Wednesday, June 21, 2023

The Pale Blue Eye

We really should be past the primitive cultural stage of fictionalizing/mythologizing historical figures by now. At the very least, the "Abraham Lincoln, Vampire Hunter" genre of stories needs to die... about several years before such idiocy was penned. So first I sneered at The Pale Blue Eye, then wondered what Christian Bale's been doing lately, then thought it looked low key enough not to infuriate me, and maybe an old-fashioned spooky gothic mystery would just about hit the spot, and oh hey, Agent Scully's in it! (And she acquits herself well!)

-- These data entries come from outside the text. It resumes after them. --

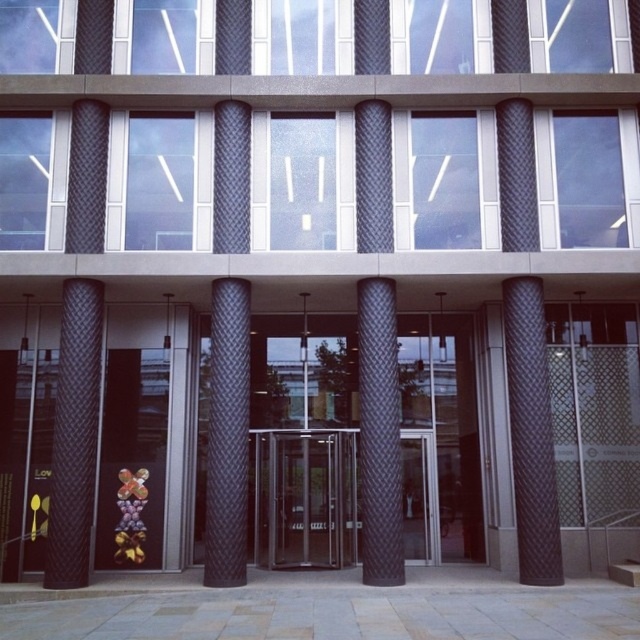 Between black quilted fabric pillar at right and black textured pillar at center, which one is positioned higher?

black quilted fabric pillar at right is higher up.

Who is shorter, black quilted fabric pillar at right or black textured pillar at center?

black textured pillar at center is shorter.

The width and height of the screenshot is (640, 640). What do you see at coordinates (531, 433) in the screenshot? I see `black quilted fabric pillar at right` at bounding box center [531, 433].

You are a GUI agent. You are given a task and a screenshot of the screen. Output one action in this format:
    pyautogui.click(x=<x>, y=<y>)
    Task: Click on the black quilted fabric pillar at right
    The width and height of the screenshot is (640, 640).
    Given the screenshot: What is the action you would take?
    pyautogui.click(x=531, y=433)

Is black textured pillar at center to the right of black textured column at center from the viewer's perspective?

No, black textured pillar at center is not to the right of black textured column at center.

Between black textured pillar at center and black textured column at center, which one has less height?

Standing shorter between the two is black textured column at center.

What do you see at coordinates (227, 435) in the screenshot?
I see `black textured pillar at center` at bounding box center [227, 435].

Find the location of a particular element. black textured pillar at center is located at coordinates (227, 435).

Can you confirm if black quilted pillar at left is thinner than black textured pillar at center?

Correct, black quilted pillar at left's width is less than black textured pillar at center's.

Describe the element at coordinates (74, 435) in the screenshot. I see `black quilted pillar at left` at that location.

Describe the element at coordinates (74, 435) in the screenshot. I see `black quilted pillar at left` at that location.

I want to click on black quilted pillar at left, so [74, 435]. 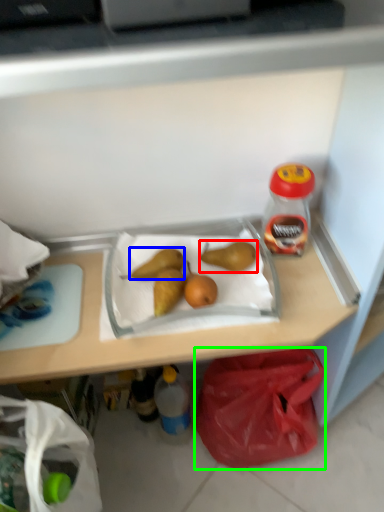 Question: Based on their relative distances, which object is nearer to pear (highlighted by a red box)? Choose from pear (highlighted by a blue box) and plastic bag (highlighted by a green box).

In fact, the acting in general might be the movie's high point. Florid at times, but then again much like The Crucible it depicts a time and place of florid mindsets. If you don't think Edgar Allan Poe would be that affected, well, historical records disagree, and by historical records I mean the man could go twenty pages on the topic of French draperies, and no, that's not a euphemism. Harry Melling (a.k.a. the stump from Buster Scruggs) (or Dudley Dursley, a name I was happy not to know until now) does an admirable job as the youthfully feisty version of Poe. I thought the performance a bit one-sided until realizing the other half, the bitter, hypercritical drunk, was reflected in the fictitious Landor. Having myself cited or alluded to Landor's Cottage twice or thrice here and always considered it one of Poe's underappreciated tales, an exemplary use of deliberate anticlimax, that character name itself earned my appreciation.
 
But the anticlimax here is not deliberate. Which is to say it's deliberate, but misconceived. Gradually, the second half loses steam. The social scenes drag. The florid drama veers into outright camp. And the denouement, though obviously intended to wring crocodile tears out of the audience, is by now so overused - the one greatest crime, the one unforgivable crime, the one crime which absolutely obsesses our society, the special kind of evil, and if you know which one I'm talking about, well, case-in-point - so overused as to reduce an otherwise workable period piece to a trite little public service announcement reiterated a hundred times a day by every Hollywood hack desperate for unquestioned moral high ground.
 
Pity. It could've been great.
 
Though, really, given Poe's real-life mode of parting with the military, maybe the pivotal denouncement scene an hour and ten minutes into things explains the movie's very existence. It certainly made the experience worthwhile.
 
To quote (and mildly spoil):
 
"I do believe that the Academy takes away a young man's will. It fences him with regulations and rules, deprives him of reason. It makes him less. human!"
"Are you implying the Academy is to blame for these deaths?"
"Someone connected to the Academy, yes, hence the Academy itself."
"Well, that's absurd. By your standard, every crime committed by a Christian will be a stain on Christ!"
"And so it is."

Ah, beautiful. For that scene, much is forgiven.